|Title||The Epidemiology of Pre-Existing Geriatric and Palliative Conditions in Older Adults with Poor Prognosis Cancers (GP712)|
|Publication Type||Journal Article|
|Year of Publication||2022|
|Authors||Tsang, M, Gan, S, Boscardin, J, Wong, M, Walter, L, Smith, A|
|Journal||Journal of Pain and Symptom Management|
|Keywords||Cancer, geriatric conditions, Medicare, palliative conditions|
Outcomes 1. Explain how geriatric and palliative care principles are important in the care of older adults with poor prognosis cancers 2. Characterize the prevalence of preexisting geriatric and palliative care conditions for older adults with poor prognosis cancers Importance Older adults with poor prognosis cancers are vulnerable to toxicities from cancer-directed therapies. The benefits and burdens of treatment should be contextualized within their overall prognosis and their functional, social, and symptom experience. Due to lack of routine assessment, however, the geriatric and palliative are needs of this population are unclear. Objective(s) To characterize the prevalence of preexisting geriatric and palliative conditions among older adults with poor prognosis cancers. Method(s) We used the Health and Retirement Study linked with Medicare (1998-2016) to identify adults age ≥65 with poor prognosis cancers (median overall survival <1 year). Using the interview prior to the cancer diagnosis, we determined the presence of clinically significant geriatric and palliative conditions across multiple domains: functional impairment, mobility, falls, unintentional weight loss, self-rated health, social support, mentation, use of pain or sleep medications, and advance care planning. Results Of 2,105 participants, mean age was 76, 52.7% were female, 34.1% had lung cancer, and the median overall survival was 9 months. After adjusting for age and sex, the prevalence of preexisting geriatric and palliative conditions were as follows: 65% had difficulty climbing stairs (95% CI 63-67%), 49% had not completed an advance directive (95% CI 45-54%), 35% lived alone (95% CI 32.5-36.7%), 35% fell in the last 2 years (95% CI 33-37%), and 32% rated their memory as poor (95% CI 29-34%).
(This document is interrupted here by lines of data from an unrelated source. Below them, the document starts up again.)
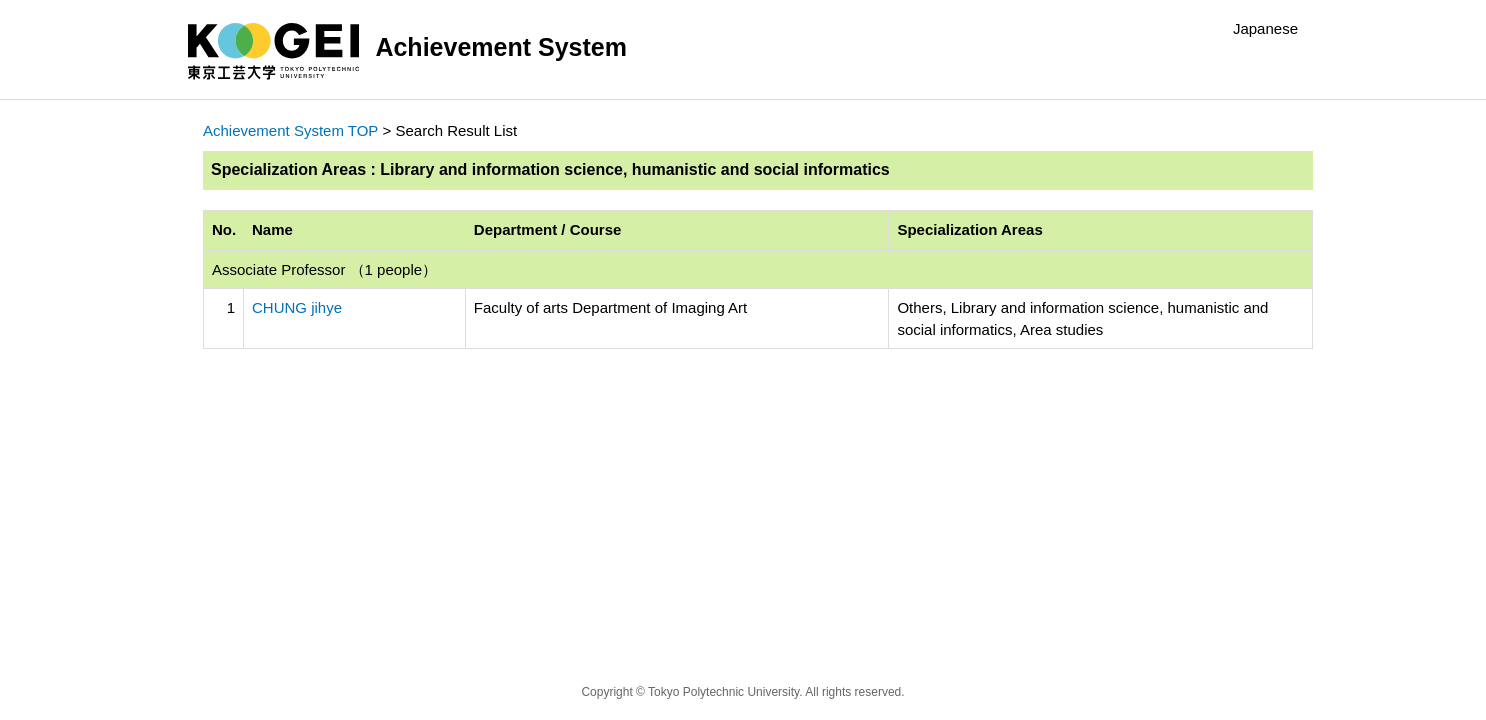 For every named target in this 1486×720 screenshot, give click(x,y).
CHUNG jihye (297, 307)
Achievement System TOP (290, 130)
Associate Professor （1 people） (324, 269)
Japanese (1265, 28) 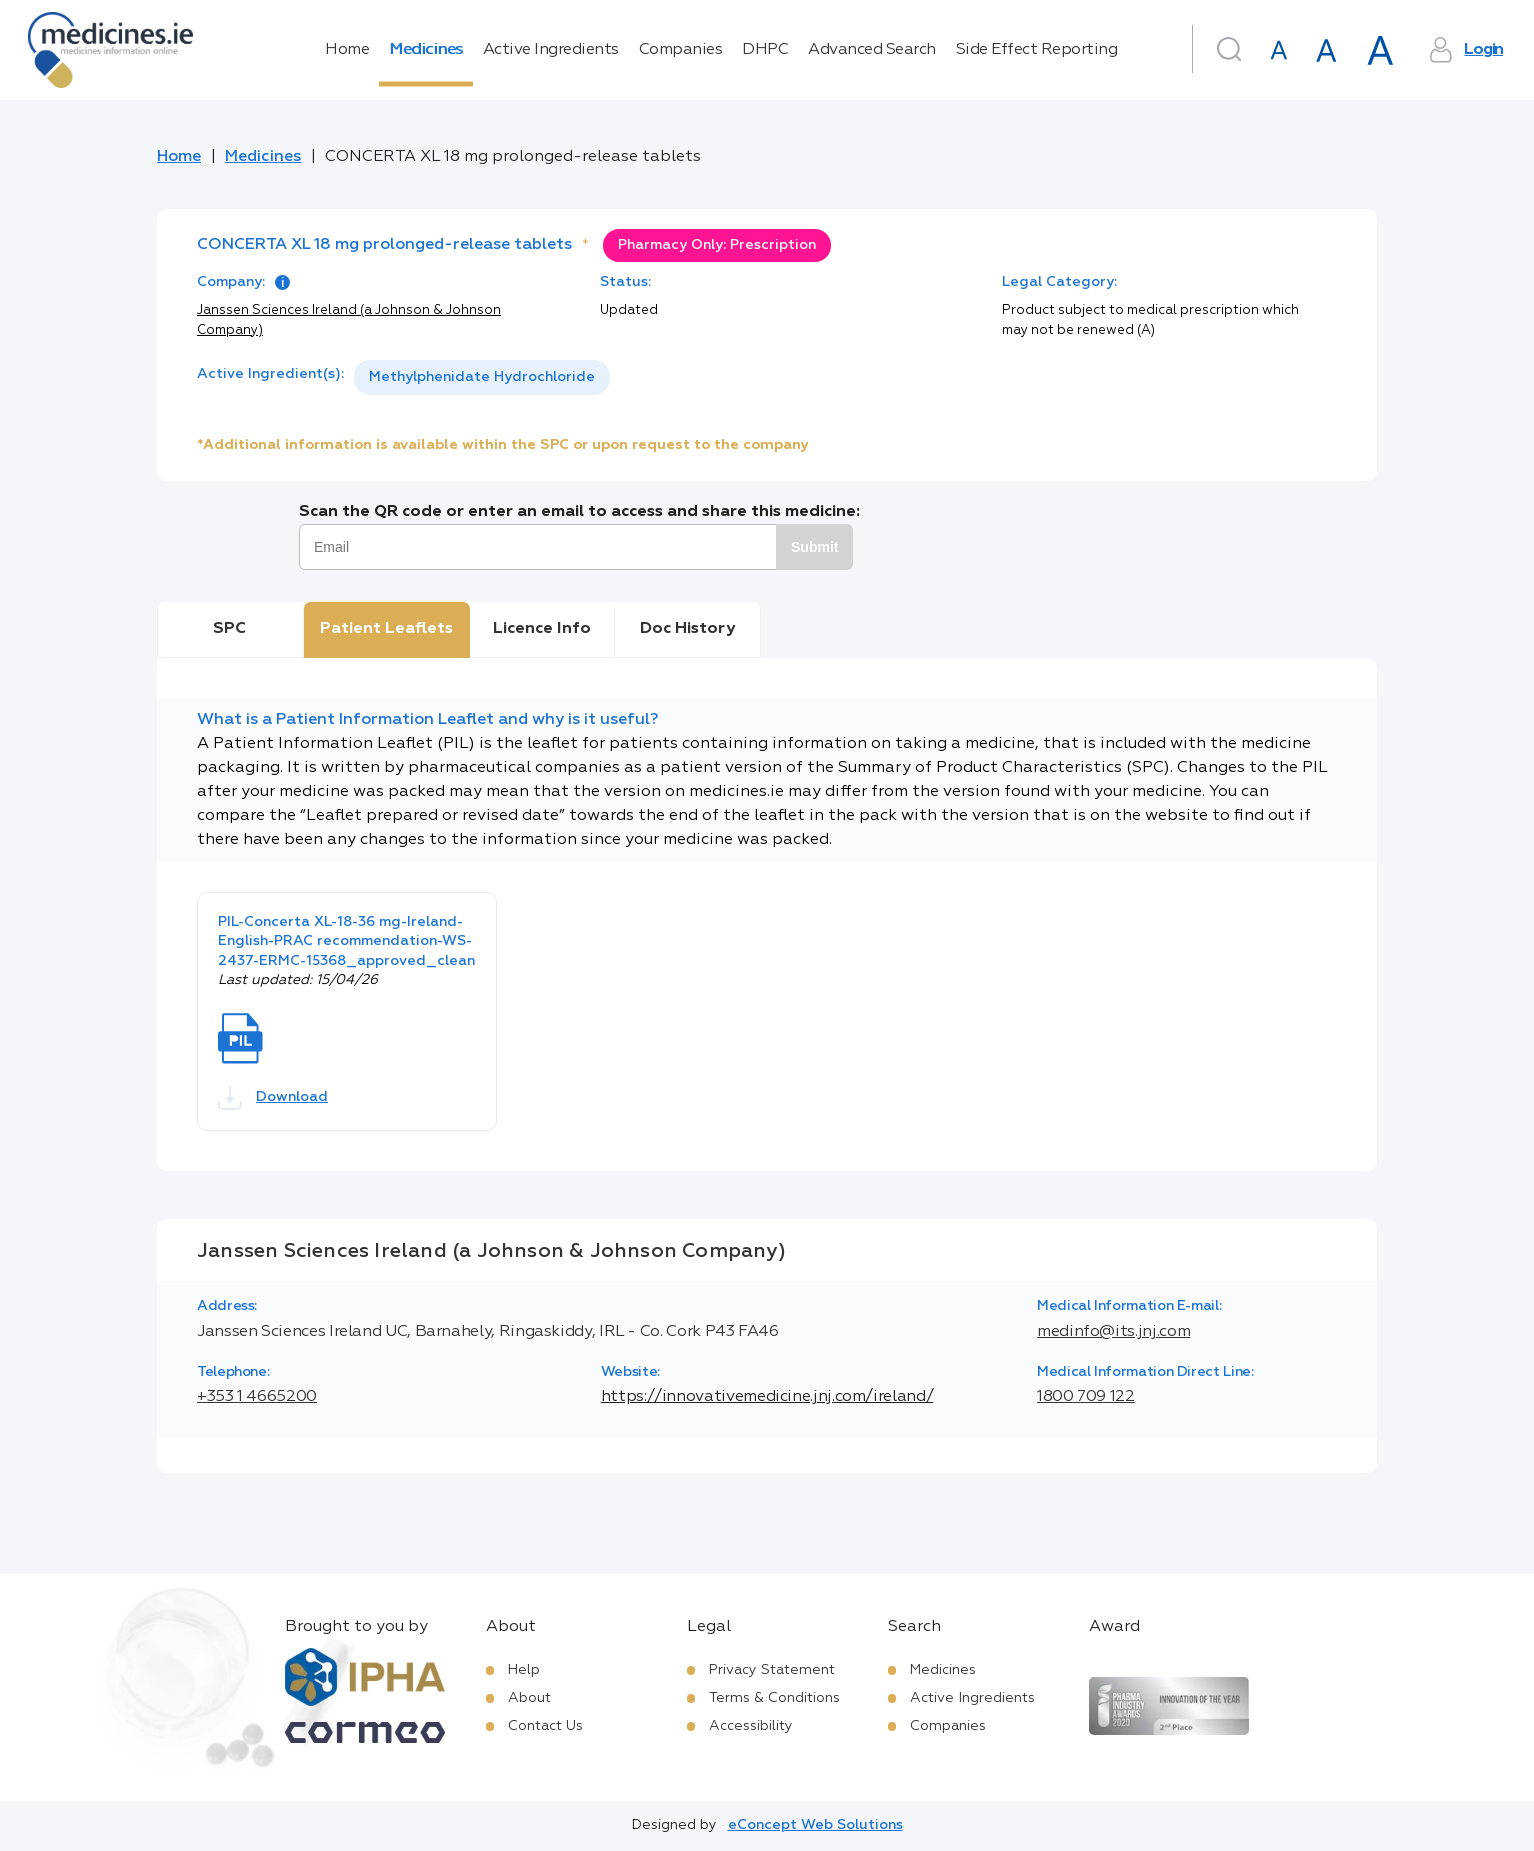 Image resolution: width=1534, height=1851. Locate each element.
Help (524, 1670)
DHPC (765, 50)
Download (273, 1098)
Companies (681, 50)
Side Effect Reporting (1037, 50)
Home (347, 50)
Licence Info (542, 629)
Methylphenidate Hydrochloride (482, 377)
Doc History (687, 629)
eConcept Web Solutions (815, 1825)
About (529, 1698)
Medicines (426, 50)
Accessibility (751, 1726)
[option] (482, 377)
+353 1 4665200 (257, 1397)
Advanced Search (872, 50)
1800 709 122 (1086, 1397)
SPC (229, 629)
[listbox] (482, 377)
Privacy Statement (772, 1670)
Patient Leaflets (386, 629)
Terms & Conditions (774, 1698)
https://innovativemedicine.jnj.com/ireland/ (767, 1397)
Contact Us (545, 1726)
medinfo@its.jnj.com (1113, 1332)
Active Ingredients (551, 50)
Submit (814, 547) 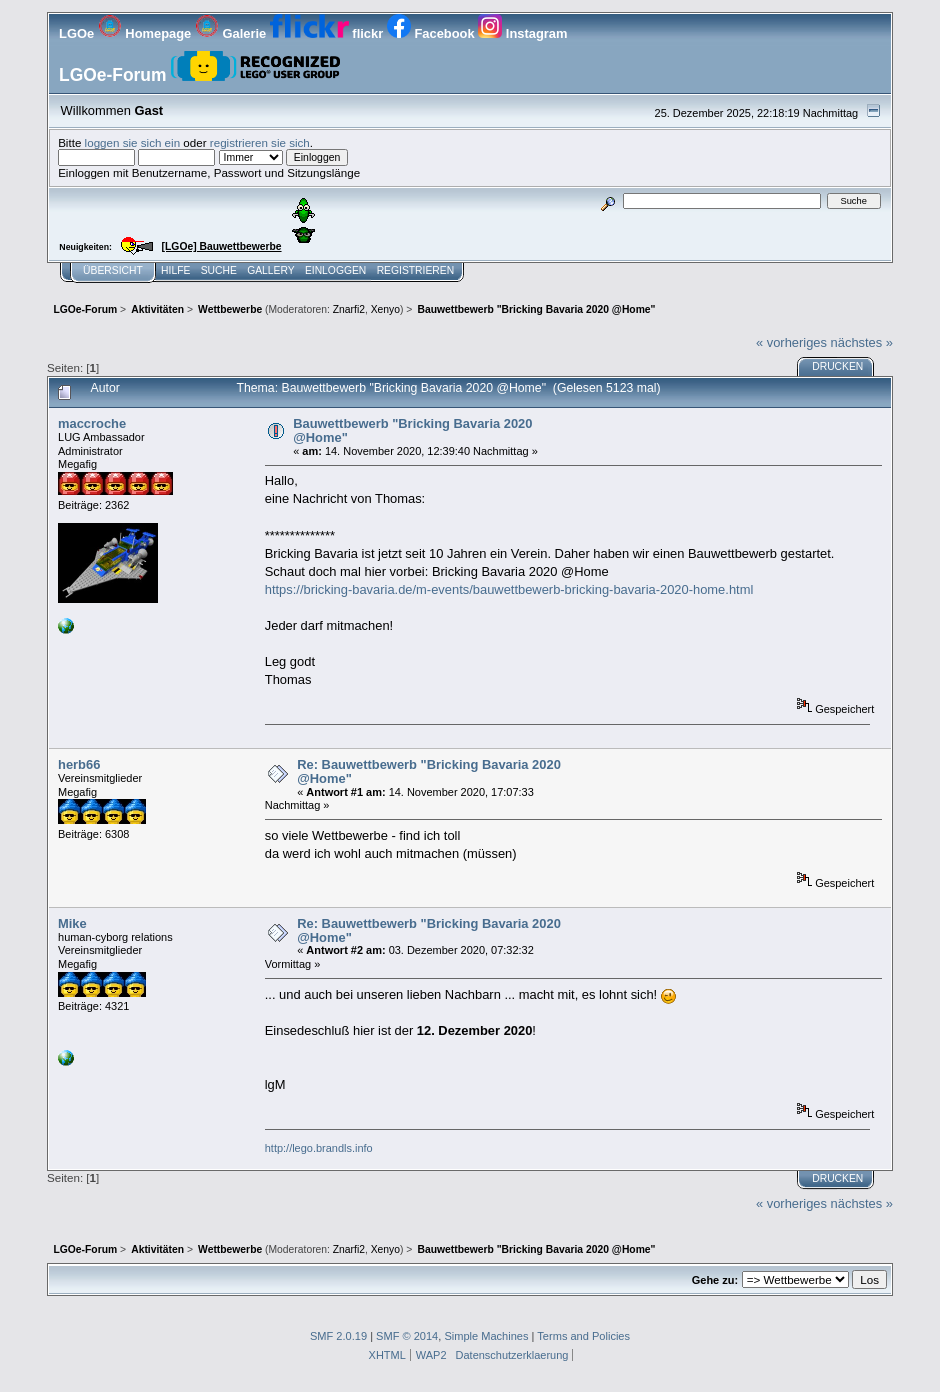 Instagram (522, 33)
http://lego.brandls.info (319, 1148)
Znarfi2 (349, 309)
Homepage (146, 33)
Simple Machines (486, 1336)
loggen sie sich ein (133, 142)
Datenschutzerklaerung (512, 1355)
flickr (328, 33)
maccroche (92, 423)
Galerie (232, 33)
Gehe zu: (715, 1280)
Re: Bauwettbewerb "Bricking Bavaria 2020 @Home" (429, 771)
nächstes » (862, 342)
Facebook (432, 33)
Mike (72, 923)
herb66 (79, 764)
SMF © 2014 (407, 1336)
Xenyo (385, 309)
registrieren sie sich (260, 142)
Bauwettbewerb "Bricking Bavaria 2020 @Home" (412, 430)
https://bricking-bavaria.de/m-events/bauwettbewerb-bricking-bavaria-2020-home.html (509, 589)
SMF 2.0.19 (338, 1336)
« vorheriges (791, 342)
Functional impairment, impaired mobility, and falls were highest among those age >85. Those aged 65-74 were less likely to have an advance directive. Women had a higher rate of preexisting physical impairments when compared with men (e.g., for difficulty climbing stairs, the adjusted RR 1.25 [95% CI 1.14-1.36]). Conclusion(s) Because of a high prevalence of preexisting conditions across multiple domains, all older adults with poor prognosis cancers should be screened for geriatric and palliative care conditions. Impact Geriatric and palliative care principles should be implemented for older adults with poor prognosis cancers.